Waltz With Bechara (aka Sabbaba, Newtown)...

Waltz With Bashir told the tale, in an animation hauntingly human, of war's toll on memory. Strange and recurrent dreaming distorts a man's time as it burdens his heart. His eyes become heavy with a past forgotten. He recedes into things unknown. And it is through his nighttime imagining, silent and sensuous, full and terrible, that he finally comes to remember. 
But hey! Not all things between the Lebanese and Israeli's traumatize memory or mind. In fact, some experiences are so indelible to hippocampus (the part of your brain that stores memory, dummies) that some Lebanese folks have them joyfully branded therein forever. Foodies of the World Unite, You Have Nothing To Lose But Your Waist Bands. 

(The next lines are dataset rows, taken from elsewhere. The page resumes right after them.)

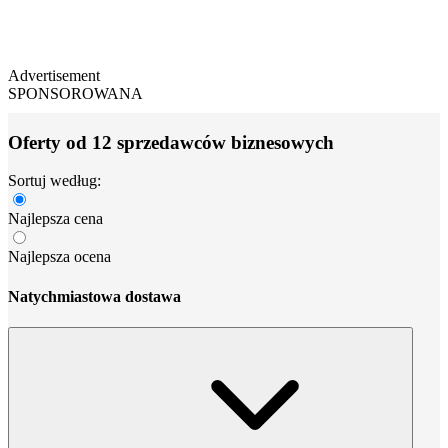
Advertisement
SPONSOROWANA
Oferty od 12 sprzedawców biznesowych
Sortuj według:
Najlepsza cena
Najlepsza ocena
Natychmiastowa dostawa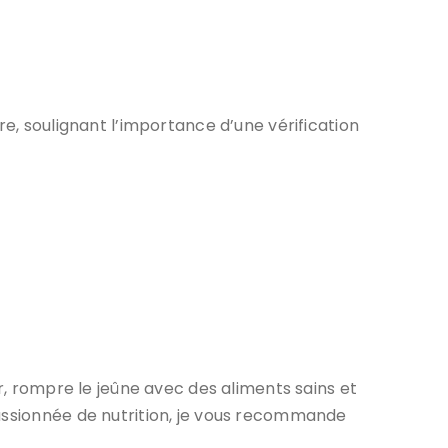
re, soulignant l’importance d’une vérification
ar, rompre le jeûne avec des aliments sains et
passionnée de nutrition, je vous recommande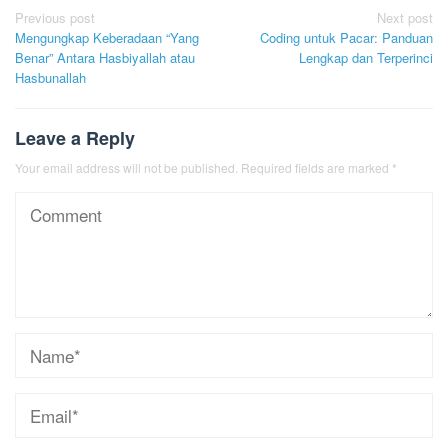
Post
Previous post
Next post
Mengungkap Keberadaan “Yang
Coding untuk Pacar: Panduan
navigation
Benar” Antara Hasbiyallah atau
Lengkap dan Terperinci
Hasbunallah
Leave a Reply
Your email address will not be published.
Required fields are marked
*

Yes! You are hearing it from one very happy girl who no longer has to haul her tuches all the way into Bondi Junction for some serious pita-ing, and if that aint kosher, then I don't know what is! Make no mistake about it Cake + Knifelings, SweetSweetSaucy Sabbaba, has just opened up delectable and dazzling little shop in Newtown, King St. And right next door to Max Brennar. This is obviously some kind of message from God to my adipose tissue: go forth and multiply! God definitely must speak Hebrew because Sabbaba is simply, wonderfully, fundamentally and literally: all good. 

Pita Perfection goes a little summin like this, and believe me when I say, you'll be Yiddy With Delight. This is definitely not an experience you should Passover...
But first, a word of caution: Look at that mug, will you? That belongs to the human genetic comedy we all know and love Jamie. And that's the lovely Janine. Now, Jamie's not just appearing because he's a charming and handsome specimen of manliness, no Sir-ee, and he's not in here because he loves Point Break, either. That would be...a waste of time. Jamie is your demonstration, people. He is like the little dude on the safety card on board a plane who tells you how the hell to escape the emergency and get out of it with your life - the emergency of utter tahini-licked, sauce dripping, falafel crunching deliciousness you are about to crash right into. So, for Godsake, don't make me say it again, Sit up, fasten your seat belts, pay attention! 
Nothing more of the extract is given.